When Redis has a problem and needs to be switched, it can be directly modified in the configuration center, and the configuration center will push the new configuration to the client, so as to avoid the trouble that the salesman needs to modify the configuration file when Redis is switched.

In addition, the command operation of Redis is split into two parts:

You can use security commands directly.

Unsafe commands can be opened only after being analyzed and approved, which is controlled by the configuration center.

This solves the specification problem when developers use Redis, and makes Redis a cache role, which should be treated unless there is a special need.

Finally, the Redis deployment mode has been changed from Keepalived to master-slave + sentinel mode.

In addition, we have realized sharding of Redis by ourselves. If businesses need to apply for large-capacity Redis database, they will divide Redis into multiple pieces and balance the size of each piece through Hash algorithm. Such sharding is also insensitive to the application layer.

Of course, reloading the client is not good, and what we want to do is cache, not just Redis, so we will make a Redis Proxy to provide a unified entry point.

The Proxy can be deployed in multiple ways. No matter which Proxy the client connects to, the client can obtain complete cluster data. In this way, the problem of selecting different deployment modes based on scenarios is basically solved.

Such a Proxy also solves the problems of a variety of development languages, for example, the operation and maintenance system is developed using Python, also need to use Redis, can be directly connected to Proxy, and then access to the unified Redis system.

Do client or do Proxy, not just for Proxy request but in order to unify the use of Redis cache, do not let chaos appear.

The stable operation and maintenance of cache in a manageable and controllable scenario allows developers to continue using Redis safely and unscrupulously, but this “mess” is virtualized mess, because its underlying layer can be managed.

System Architecture Diagram

Of course, all the above transformation needs to be carried out without affecting the business. There are some challenges to implementing this, especially sharding.

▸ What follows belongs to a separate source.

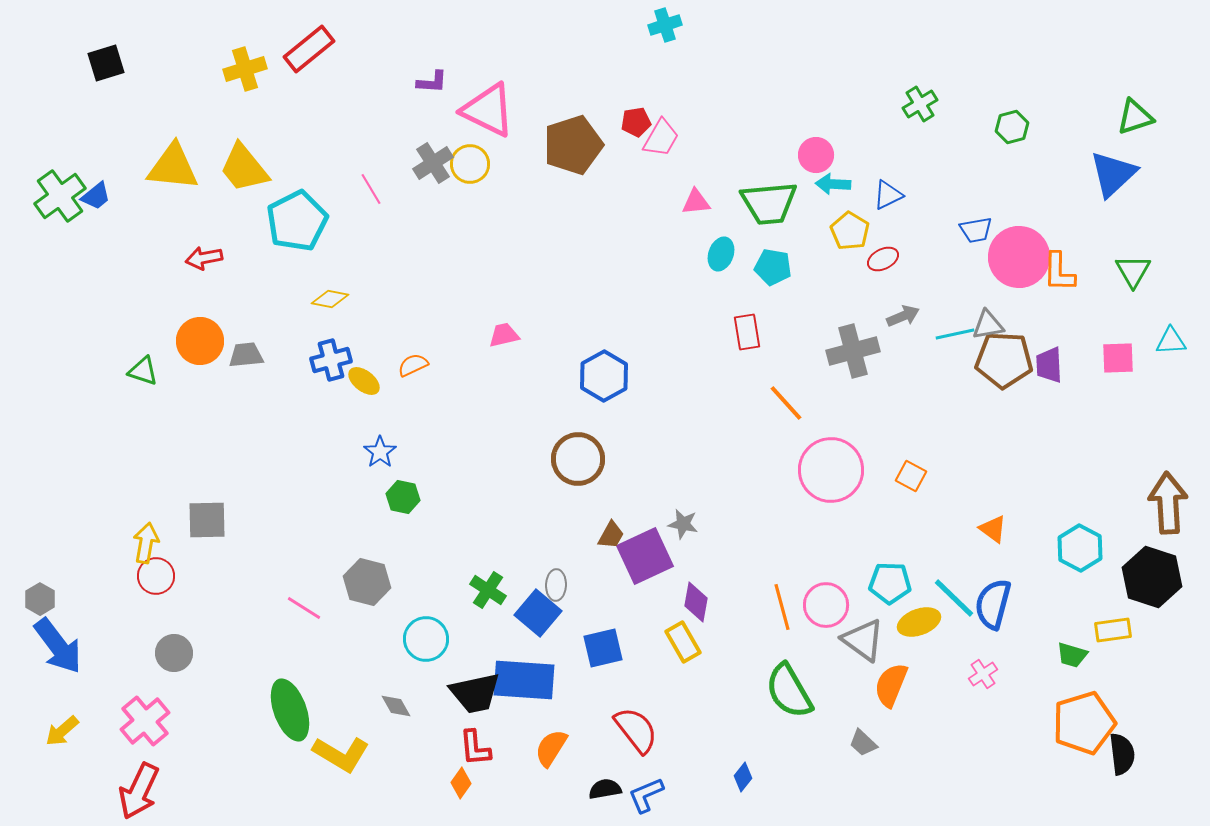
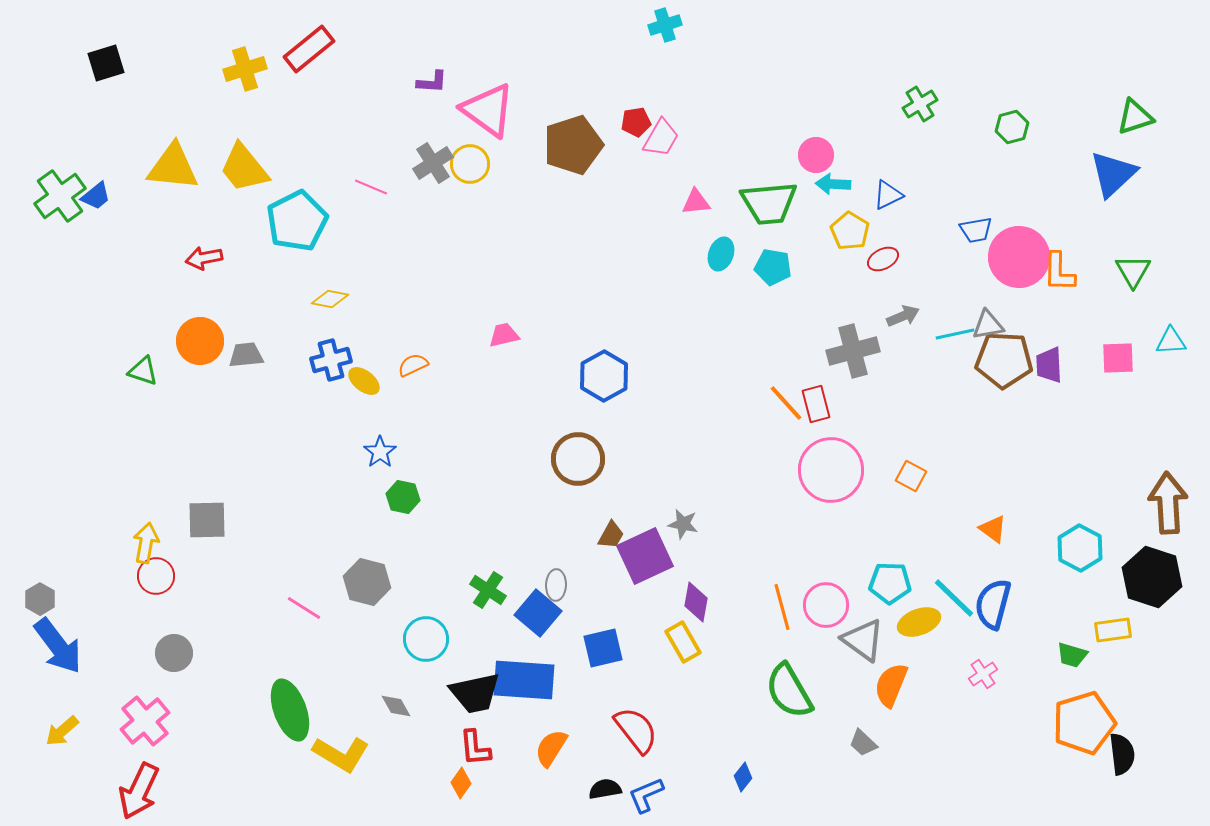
pink triangle at (488, 110): rotated 10 degrees clockwise
pink line at (371, 189): moved 2 px up; rotated 36 degrees counterclockwise
red rectangle at (747, 332): moved 69 px right, 72 px down; rotated 6 degrees counterclockwise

Splitting a Redis into multiple Redis also allows the client to correctly find the Key it needs, which requires a lot of care because the data in memory can be completely lost.

During this time, we developed a variety of synchronization tools, almost the entire implementation of Redis master slave protocol, and finally Redis smooth transition to the new mode.

PS: You may have such a question, why not Redis cluster mode? 2.X and 3.X versions are in the majority, 2.X is also greatly reduced, the addition of proxy is not for simple sharding, but for more other functions, such as single Key hot issues, etc. Generally speaking, what we do is a private cache cloud, not only a cache management container.